EXERCISE OBJECTIVE >> Repeat the entries beneath in their entirety, precisely as given.

══════════

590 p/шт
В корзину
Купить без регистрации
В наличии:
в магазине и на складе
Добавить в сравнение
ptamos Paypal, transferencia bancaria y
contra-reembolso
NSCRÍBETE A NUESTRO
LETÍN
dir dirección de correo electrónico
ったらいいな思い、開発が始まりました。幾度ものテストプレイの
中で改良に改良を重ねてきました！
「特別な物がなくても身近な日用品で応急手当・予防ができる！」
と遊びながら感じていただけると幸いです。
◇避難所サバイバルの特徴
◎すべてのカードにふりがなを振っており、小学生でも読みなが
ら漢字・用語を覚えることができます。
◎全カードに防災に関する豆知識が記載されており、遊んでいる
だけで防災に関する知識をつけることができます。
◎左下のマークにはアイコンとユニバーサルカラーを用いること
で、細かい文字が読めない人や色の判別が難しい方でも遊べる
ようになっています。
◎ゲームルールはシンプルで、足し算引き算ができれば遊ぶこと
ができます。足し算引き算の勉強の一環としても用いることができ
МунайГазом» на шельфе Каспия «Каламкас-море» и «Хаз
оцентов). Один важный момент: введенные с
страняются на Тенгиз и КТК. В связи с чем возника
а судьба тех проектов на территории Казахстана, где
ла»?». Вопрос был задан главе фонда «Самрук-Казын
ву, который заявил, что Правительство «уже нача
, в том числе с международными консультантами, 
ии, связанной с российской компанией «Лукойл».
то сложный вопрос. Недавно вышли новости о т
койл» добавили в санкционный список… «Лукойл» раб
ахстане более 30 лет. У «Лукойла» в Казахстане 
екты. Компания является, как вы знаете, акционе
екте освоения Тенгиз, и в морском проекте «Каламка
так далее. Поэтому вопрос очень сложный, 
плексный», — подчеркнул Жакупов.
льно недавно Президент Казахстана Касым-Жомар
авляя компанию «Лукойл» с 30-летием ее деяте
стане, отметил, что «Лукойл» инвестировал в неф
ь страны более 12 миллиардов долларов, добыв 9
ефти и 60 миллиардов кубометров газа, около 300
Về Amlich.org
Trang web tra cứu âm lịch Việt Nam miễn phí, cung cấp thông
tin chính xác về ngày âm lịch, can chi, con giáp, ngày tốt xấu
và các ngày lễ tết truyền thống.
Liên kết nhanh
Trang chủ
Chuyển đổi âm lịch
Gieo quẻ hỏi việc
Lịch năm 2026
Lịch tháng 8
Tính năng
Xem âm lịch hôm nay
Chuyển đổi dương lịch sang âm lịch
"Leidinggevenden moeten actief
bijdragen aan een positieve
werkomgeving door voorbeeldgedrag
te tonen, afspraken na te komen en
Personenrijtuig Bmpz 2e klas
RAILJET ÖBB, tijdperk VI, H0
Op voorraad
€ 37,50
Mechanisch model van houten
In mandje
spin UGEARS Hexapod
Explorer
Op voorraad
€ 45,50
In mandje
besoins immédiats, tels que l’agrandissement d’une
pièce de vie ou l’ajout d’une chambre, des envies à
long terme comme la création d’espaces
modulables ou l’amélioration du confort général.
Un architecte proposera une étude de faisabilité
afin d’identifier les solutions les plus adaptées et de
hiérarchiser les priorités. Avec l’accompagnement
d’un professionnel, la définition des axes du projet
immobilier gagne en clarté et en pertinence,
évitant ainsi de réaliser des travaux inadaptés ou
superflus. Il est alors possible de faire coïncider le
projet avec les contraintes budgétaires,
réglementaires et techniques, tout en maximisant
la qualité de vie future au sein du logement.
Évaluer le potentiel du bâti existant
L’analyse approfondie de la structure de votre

══════════

YOUR RESPONSE >>
590 p/шт
В корзину
Купить без регистрации
В наличии:
в магазине и на складе
Добавить в сравнение
ptamos Paypal, transferencia bancaria y
contra-reembolso
NSCRÍBETE A NUESTRO
LETÍN
dir dirección de correo electrónico
ったらいいな思い、開発が始まりました。幾度ものテストプレイの
中で改良に改良を重ねてきました！
「特別な物がなくても身近な日用品で応急手当・予防ができる！」
と遊びながら感じていただけると幸いです。
◇避難所サバイバルの特徴
◎すべてのカードにふりがなを振っており、小学生でも読みなが
ら漢字・用語を覚えることができます。
◎全カードに防災に関する豆知識が記載されており、遊んでいる
だけで防災に関する知識をつけることができます。
◎左下のマークにはアイコンとユニバーサルカラーを用いること
で、細かい文字が読めない人や色の判別が難しい方でも遊べる
ようになっています。
◎ゲームルールはシンプルで、足し算引き算ができれば遊ぶこと
ができます。足し算引き算の勉強の一環としても用いることができ
МунайГазом» на шельфе Каспия «Каламкас-море» и «Хаз
оцентов). Один важный момент: введенные с
страняются на Тенгиз и КТК. В связи с чем возника
а судьба тех проектов на территории Казахстана, где
ла»?». Вопрос был задан главе фонда «Самрук-Казын
ву, который заявил, что Правительство «уже нача
, в том числе с международными консультантами, 
ии, связанной с российской компанией «Лукойл».
то сложный вопрос. Недавно вышли новости о т
койл» добавили в санкционный список… «Лукойл» раб
ахстане более 30 лет. У «Лукойла» в Казахстане 
екты. Компания является, как вы знаете, акционе
екте освоения Тенгиз, и в морском проекте «Каламка
так далее. Поэтому вопрос очень сложный, 
плексный», — подчеркнул Жакупов.
льно недавно Президент Казахстана Касым-Жомар
авляя компанию «Лукойл» с 30-летием ее деяте
стане, отметил, что «Лукойл» инвестировал в неф
ь страны более 12 миллиардов долларов, добыв 9
ефти и 60 миллиардов кубометров газа, около 300
Về Amlich.org
Trang web tra cứu âm lịch Việt Nam miễn phí, cung cấp thông
tin chính xác về ngày âm lịch, can chi, con giáp, ngày tốt xấu
và các ngày lễ tết truyền thống.
Liên kết nhanh
Trang chủ
Chuyển đổi âm lịch
Gieo quẻ hỏi việc
Lịch năm 2026
Lịch tháng 8
Tính năng
Xem âm lịch hôm nay
Chuyển đổi dương lịch sang âm lịch
"Leidinggevenden moeten actief
bijdragen aan een positieve
werkomgeving door voorbeeldgedrag
te tonen, afspraken na te komen en
Personenrijtuig Bmpz 2e klas
RAILJET ÖBB, tijdperk VI, H0
Op voorraad
€ 37,50
Mechanisch model van houten
In mandje
spin UGEARS Hexapod
Explorer
Op voorraad
€ 45,50
In mandje
besoins immédiats, tels que l’agrandissement d’une
pièce de vie ou l’ajout d’une chambre, des envies à
long terme comme la création d’espaces
modulables ou l’amélioration du confort général.
Un architecte proposera une étude de faisabilité
afin d’identifier les solutions les plus adaptées et de
hiérarchiser les priorités. Avec l’accompagnement
d’un professionnel, la définition des axes du projet
immobilier gagne en clarté et en pertinence,
évitant ainsi de réaliser des travaux inadaptés ou
superflus. Il est alors possible de faire coïncider le
projet avec les contraintes budgétaires,
réglementaires et techniques, tout en maximisant
la qualité de vie future au sein du logement.
Évaluer le potentiel du bâti existant
L’analyse approfondie de la structure de votre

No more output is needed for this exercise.